# 4 задание по курсу формальных языков

In [1]:
! pip install pymorphy2 russian_tagsets sklearn_crfsuite conllu
! wget -O ru_syntagrus-ud-train.conllu "https://raw.githubusercontent.com/UniversalDependencies/UD_Russian-SynTagRus/master/ru_syntagrus-ud-train-a.conllu"
! wget -O ru_syntagrus-ud-test.conllu "https://raw.githubusercontent.com/UniversalDependencies/UD_Russian-SynTagRus/master/ru_syntagrus-ud-dev.conllu"

Looking in indexes: https://pypi.org/simple, https://us-python.pkg.dev/colab-wheels/public/simple/
--2023-06-21 00:29:59--  https://raw.githubusercontent.com/UniversalDependencies/UD_Russian-SynTagRus/master/ru_syntagrus-ud-train-a.conllu
Resolving raw.githubusercontent.com (raw.githubusercontent.com)... 185.199.108.133, 185.199.110.133, 185.199.111.133, ...
Connecting to raw.githubusercontent.com (raw.githubusercontent.com)|185.199.108.133|:443... connected.
HTTP request sent, awaiting response... 200 OK
Length: 40736581 (39M) [text/plain]
Saving to: ‘ru_syntagrus-ud-train.conllu’


2023-06-21 00:30:00 (219 MB/s) - ‘ru_syntagrus-ud-train.conllu’ saved [40736581/40736581]

--2023-06-21 00:30:00--  https://raw.githubusercontent.com/UniversalDependencies/UD_Russian-SynTagRus/master/ru_syntagrus-ud-dev.conllu
Resolving raw.githubusercontent.com (raw.githubusercontent.com)... 185.199.108.133, 185.199.109.133, 185.199.110.133, ...
Connecting to raw.githubusercontent.com (raw.githubuserconte

## Функции для препроцессинга

In [2]:
import conllu
import sklearn_crfsuite

from pymorphy2 import MorphAnalyzer
from russian_tagsets import converters
from tqdm import tqdm

In [3]:
morph = MorphAnalyzer()
to_ud20 = converters.converter('opencorpora-int', 'ud20')

In [4]:
def word_to_features_and_label(sentence, word_position):
    USE_POS_FORMS = 3
    WINDOW_SIZE = 5

    features = {}
    label = sentence[word_position]['upos']

    for i in range(word_position - WINDOW_SIZE, word_position + WINDOW_SIZE):

        _relative_position_postfix = str(i - word_position)

        '''
        Признаки:
        -    начальная форма,
        -    окончание/суффикс/корень последние 3 буквы начальной формы,
        -    часть речи,
        -    признаки слова - падеж, число, род и прочее
        '''
        feat_keys = ['lemma', 'lemma[-3:]', 'upos', 'feats']
        pref_feat_keys = [ key + _relative_position_postfix for key in feat_keys ]

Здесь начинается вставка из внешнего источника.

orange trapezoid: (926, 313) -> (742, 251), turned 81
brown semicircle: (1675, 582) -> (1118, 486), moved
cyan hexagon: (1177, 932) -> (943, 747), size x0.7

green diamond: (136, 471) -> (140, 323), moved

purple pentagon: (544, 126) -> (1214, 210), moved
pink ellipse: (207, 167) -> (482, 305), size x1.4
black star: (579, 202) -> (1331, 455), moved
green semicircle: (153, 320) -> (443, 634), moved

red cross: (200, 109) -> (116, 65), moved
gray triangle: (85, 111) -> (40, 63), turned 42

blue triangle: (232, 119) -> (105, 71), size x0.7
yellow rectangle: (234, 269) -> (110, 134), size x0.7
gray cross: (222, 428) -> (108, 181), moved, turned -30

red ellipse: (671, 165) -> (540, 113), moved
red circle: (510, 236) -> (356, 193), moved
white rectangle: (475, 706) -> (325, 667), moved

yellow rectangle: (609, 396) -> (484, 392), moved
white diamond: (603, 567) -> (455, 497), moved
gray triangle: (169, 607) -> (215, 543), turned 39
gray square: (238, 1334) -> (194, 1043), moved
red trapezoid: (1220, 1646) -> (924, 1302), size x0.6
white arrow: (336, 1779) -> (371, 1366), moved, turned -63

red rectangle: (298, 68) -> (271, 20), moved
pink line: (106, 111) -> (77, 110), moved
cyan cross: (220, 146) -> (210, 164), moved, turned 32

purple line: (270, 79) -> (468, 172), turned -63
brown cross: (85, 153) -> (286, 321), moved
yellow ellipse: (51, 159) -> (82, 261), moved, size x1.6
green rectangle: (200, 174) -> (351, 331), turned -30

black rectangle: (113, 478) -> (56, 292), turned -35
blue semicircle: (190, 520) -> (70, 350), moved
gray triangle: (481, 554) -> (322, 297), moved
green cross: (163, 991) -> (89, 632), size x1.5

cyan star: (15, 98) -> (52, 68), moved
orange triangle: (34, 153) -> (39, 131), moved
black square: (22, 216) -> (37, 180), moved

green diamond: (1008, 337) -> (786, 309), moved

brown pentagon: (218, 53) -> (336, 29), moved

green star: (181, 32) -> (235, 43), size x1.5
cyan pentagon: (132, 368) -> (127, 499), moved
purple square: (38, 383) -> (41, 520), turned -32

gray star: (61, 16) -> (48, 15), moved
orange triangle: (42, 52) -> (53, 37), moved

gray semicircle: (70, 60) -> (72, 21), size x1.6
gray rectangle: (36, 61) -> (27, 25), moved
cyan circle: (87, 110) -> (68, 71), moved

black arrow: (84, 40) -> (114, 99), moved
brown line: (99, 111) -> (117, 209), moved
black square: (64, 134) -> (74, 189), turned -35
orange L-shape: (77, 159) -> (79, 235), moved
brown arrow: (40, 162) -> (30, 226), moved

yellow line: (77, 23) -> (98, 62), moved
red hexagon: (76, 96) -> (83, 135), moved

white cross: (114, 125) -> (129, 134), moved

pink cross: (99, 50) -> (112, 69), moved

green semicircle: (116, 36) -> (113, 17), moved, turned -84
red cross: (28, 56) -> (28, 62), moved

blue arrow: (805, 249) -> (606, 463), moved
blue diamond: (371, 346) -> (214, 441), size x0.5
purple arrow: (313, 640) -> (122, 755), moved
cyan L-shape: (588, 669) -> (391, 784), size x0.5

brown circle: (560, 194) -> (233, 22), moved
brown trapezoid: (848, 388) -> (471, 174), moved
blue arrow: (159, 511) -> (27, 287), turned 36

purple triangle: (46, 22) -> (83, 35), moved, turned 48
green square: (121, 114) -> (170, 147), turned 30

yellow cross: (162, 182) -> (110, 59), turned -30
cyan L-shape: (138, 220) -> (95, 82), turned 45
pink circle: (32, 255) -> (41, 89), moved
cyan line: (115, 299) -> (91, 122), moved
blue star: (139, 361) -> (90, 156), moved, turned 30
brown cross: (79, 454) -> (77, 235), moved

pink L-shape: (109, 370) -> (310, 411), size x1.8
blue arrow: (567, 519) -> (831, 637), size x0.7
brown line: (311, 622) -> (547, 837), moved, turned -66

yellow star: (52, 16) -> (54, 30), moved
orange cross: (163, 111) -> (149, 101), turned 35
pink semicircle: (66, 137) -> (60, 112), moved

        if i >= 0 and i < len(sentence):
            pos_form_ind = 0
            pos_forms = morph.parse(sentence[i]['form'])

            while pos_form_ind < len(pos_forms) and pos_form_ind < USE_POS_FORMS:
                str_pos_form_ind = str(pos_form_ind)
                lemma_str, lemma_tail_str, upos_str, feats_str = [ key + str_pos_form_ind for key in pref_feat_keys ]

                upos, word_feats = to_ud20(
                    str( pos_forms[pos_form_ind].tag )
                ).split(' ')
                lemma = pos_forms[pos_form_ind].normal_form

                features[lemma_str]      = lemma
                features[lemma_tail_str] = lemma[-3:]
                features[upos_str]       = upos
                features[feats_str]      = word_feats
                pos_form_ind += 1

            # возможное кол-во частей речи менее используемого, тогда заполняем словарь признаков пропусками
            while pos_form_ind < USE_POS_FORMS:
                str_pos_form_ind = str(pos_form_ind)
                lemma_str, lemma_tail_str, upos_str, feats_str = [ key + str_pos_form_ind for key in pref_feat_keys ]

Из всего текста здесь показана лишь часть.